# Dolores Caliborne



## KangTheMad (Sep 4, 2008)

I found the style incredibly confusing....


----------



## deviger (Sep 4, 2008)

I am probably one of the few people who liked the film.  Haven't read the book yet.


----------



## Black_Board (Sep 4, 2008)

you should know by now king rambles.


----------



## Dr. Malone (Sep 4, 2008)

Great book.  Didn't confuse me at all, and I'm easily confusible.


----------



## Black_Board (Sep 4, 2008)

shitty book; goes nowhere; i do not consider woman flinging shit on the wall entertainment unless the readers like 2 girls and 1 cup


----------



## wacker (Sep 4, 2008)

Three Authors works that I find a very good read are:

John Grisham, Dan Browne and James Patterson.

Also well worth the read is J.K. Rowling - Harry Potter series.


----------



## KangTheMad (Sep 4, 2008)

What, no michael crichton?


----------



## Dr. Malone (Sep 4, 2008)

I guess by going under "good read" rather than well written, then yes, Dan Brown and Grisham.  

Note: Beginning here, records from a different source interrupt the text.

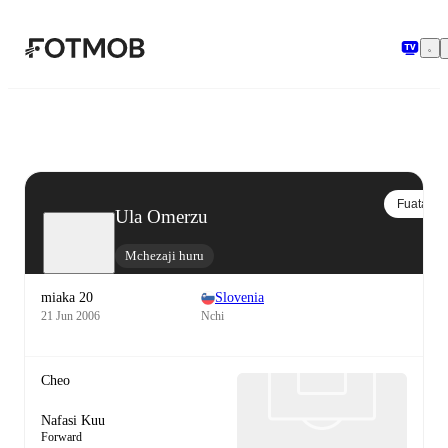
Ruka hadi maudhui kuu
Fuata
Ula Omerzu
Mchezaji huru
miaka 20
Slovenia
21 Jun 2006
Nchi
Cheo
Nafasi Kuu
Forward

Patterson is shit all around.


----------



## RomanticRose (Sep 4, 2008)

I liked Dolores Claiborne.  One think I really like about King is that he gets inside the head of an abused women better than any man should.  And in DC, he actually manages to create the other characters from the first person perspective.


----------



## Dr. Malone (Sep 4, 2008)

Yeah, he made the abuse so real that it was almost hard to read.  That's why  liked it, he really sold it and sucked me in while repulsing me and making me want to throw the book away at the same time.


----------